Like everyone else, it seems, I too was ready to quit watching (just to reiterate an already well made point; GODDAMN that tattoo episode pissed me off). In fact I did, announcing that Lost was crap to everyone that would listen. But euphates_tiger urged me to continue watching and he was right, it picked up big time.

The future flash was a stroke of genius. Not sure who the casket person could be. I'd have to guess Sawyer was the person Kate was talking about, so I'd guess it's not him. Hurley wouldn't fit in a casket that small (unless he loses a lot of weight I guess) so I'd rule him out. I'd have to watch the episode again so see if a gender was mentioned, but for some reason I had the sense that it was a man, so I'm imagining it was mentioned somewhere.
Here's a thought; maybe Michael? That would explain why nobody showed up any why Kate was all like "why would I go to the funeral?".

I hadn't heard about the 2010 deadline they set, but I am very VERY glad they have. No more stretching, no more making it up as they go along. I have a very strong feeling there's some things they set up from the first three seasons that they never really intended to explain in full (the monster, the numbers) but having a dealine hopefully means they'll actually be able to map out a series of ideas and twists that will be cohesive and fully explainable.

The way they handled Charlie's death was brilliant. There was no doubt about it, he had to die; he had no real purpose anymore other than to piss viewers off. But the fact that they actually made him someone I thought I would miss and was sad to see go in the end was very surprising and pleasant.

It's managed to get itself to the point where I care about what's happening again and actually look forward to another episode rather than just watching out of habit. I expect that now when something is revealed my reaction will be of genuine surprise, not because the revelation will be any nore surprising, but because I actually care. Too many times recently my reactions has been "great, why do I care about that now?" (refer to: polar bears). Let's hope they can keep it up.

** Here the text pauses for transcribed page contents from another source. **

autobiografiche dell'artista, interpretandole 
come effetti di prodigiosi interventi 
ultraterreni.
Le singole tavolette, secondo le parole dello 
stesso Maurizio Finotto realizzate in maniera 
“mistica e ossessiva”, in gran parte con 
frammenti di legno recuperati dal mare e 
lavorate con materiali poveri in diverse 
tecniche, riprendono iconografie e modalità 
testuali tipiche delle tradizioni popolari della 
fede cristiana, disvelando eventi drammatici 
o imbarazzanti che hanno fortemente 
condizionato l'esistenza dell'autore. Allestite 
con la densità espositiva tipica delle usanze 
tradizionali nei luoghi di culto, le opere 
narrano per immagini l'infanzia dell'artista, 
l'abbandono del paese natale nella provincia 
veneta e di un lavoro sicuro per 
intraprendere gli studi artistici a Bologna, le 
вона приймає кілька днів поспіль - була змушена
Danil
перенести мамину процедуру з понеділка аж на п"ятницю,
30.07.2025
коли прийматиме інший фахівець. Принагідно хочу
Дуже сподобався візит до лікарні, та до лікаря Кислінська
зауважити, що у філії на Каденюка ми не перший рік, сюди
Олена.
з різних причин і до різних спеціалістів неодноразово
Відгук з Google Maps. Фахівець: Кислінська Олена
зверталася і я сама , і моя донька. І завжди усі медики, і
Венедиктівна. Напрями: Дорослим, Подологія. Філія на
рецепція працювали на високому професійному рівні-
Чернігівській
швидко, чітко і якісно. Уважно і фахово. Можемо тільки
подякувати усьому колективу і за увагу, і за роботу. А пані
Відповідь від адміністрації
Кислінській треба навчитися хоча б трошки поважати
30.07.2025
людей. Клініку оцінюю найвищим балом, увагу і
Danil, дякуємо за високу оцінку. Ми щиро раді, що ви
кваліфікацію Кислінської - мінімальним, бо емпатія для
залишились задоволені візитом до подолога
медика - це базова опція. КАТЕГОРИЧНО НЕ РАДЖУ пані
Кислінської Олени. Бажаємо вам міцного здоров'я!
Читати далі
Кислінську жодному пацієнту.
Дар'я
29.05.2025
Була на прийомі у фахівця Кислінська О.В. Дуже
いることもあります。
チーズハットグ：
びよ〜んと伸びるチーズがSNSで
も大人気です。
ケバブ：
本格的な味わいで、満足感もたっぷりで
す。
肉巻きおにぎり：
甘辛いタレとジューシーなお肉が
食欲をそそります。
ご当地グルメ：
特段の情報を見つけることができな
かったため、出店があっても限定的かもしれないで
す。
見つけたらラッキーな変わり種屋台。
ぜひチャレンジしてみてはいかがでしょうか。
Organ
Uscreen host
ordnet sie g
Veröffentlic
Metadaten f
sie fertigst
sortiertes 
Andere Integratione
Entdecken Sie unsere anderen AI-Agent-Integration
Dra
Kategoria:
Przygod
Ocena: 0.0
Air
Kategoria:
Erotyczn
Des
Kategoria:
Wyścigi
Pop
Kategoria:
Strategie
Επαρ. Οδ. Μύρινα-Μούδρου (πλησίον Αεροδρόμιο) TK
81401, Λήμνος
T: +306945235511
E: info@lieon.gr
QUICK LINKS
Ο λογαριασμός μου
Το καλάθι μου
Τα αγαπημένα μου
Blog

P.S. Andy, do you have the entire Yellow EP? I can't find it to download. Is there any way I could get it off you?
3rd-Jun-2007 01:23 am (UTC)
Just got the email, cheers.
3rd-Jun-2007 01:26 am (UTC)
I've considered Michael too. Basically, I think the person has to be A) American (thus ruling out Sayid, Sun, Jin, Desmond, and Claire... for the most part. Of course, its always possible that one of these characters would move to America, like Sun and Jin had planned) and have a reason to be unpopular (which rules out Hurley for me, but points to Locke, Sawyer, Michael, or Ben).
3rd-Jun-2007 02:12 am (UTC)
Yes, I believe you could safely rule out rule out the foreigners, as even if they lived in America the funeral would probably be held with their families at home. I can't see Ben leaving the island. I'd say Michael or Locke. But having sai that, obviously three seasons worth of time passes between present island time and the funeral, so there's a lot that could happen. It could even be someone we are yet to meet.